Page:Field Book of Stars.djvu/141

From Wikisource
Jump to navigation Jump to search
This page has been validated.
The Planets
119

Although Jupiter appears to move slowly, it really travels at the incomprehensible rate of five hundred miles a minute.

The most interesting feature about Jupiter is its four moons, which are visible with good binoculars. They appear like mere dots of light, and their transit of or occultation with the planet (that is, their disappearance before or behind its disk) can be watched, and is a never failing source of pleasure.

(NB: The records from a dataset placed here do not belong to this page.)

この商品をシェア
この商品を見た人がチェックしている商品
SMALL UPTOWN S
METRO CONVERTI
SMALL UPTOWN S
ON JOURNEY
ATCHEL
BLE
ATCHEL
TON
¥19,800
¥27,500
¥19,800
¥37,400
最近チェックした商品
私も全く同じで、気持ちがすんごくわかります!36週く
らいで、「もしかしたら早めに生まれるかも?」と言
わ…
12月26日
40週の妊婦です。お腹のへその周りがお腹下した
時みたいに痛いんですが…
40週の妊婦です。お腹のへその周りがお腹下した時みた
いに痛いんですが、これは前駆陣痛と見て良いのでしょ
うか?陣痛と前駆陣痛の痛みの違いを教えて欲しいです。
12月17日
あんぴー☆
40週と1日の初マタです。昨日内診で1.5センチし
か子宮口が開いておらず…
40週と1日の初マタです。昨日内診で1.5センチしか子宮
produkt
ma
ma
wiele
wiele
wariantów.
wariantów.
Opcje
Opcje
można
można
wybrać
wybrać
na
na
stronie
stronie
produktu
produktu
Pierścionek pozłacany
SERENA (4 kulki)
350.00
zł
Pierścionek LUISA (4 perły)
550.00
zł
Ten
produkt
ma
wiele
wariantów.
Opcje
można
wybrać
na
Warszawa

A telescope alone reveals Jupiter's fifth moon.

SATURN.

Saturn is farther removed from the earth than any of the planets in the solar system, visible to the naked eye. It is distinguished from the fixed stars by the steadiness of its light, which is dull and of a yellow hue, though to some it appears to be of a greenish tinge. It seems barely to move, so slow is its motion among the stars, for it takes two and one half years to pass through a single constellation of the Zodiac.

Saturn has eight moons. Titan, its largest one, can be seen with a good glass under favorable circumstances. As for its celebrated rings, a telescope alone reveals them.

URANUS.

The student will hardly mistake Uranus for a fixed star, as it is only under the most favorable circumstances that it can be seen with the naked eye.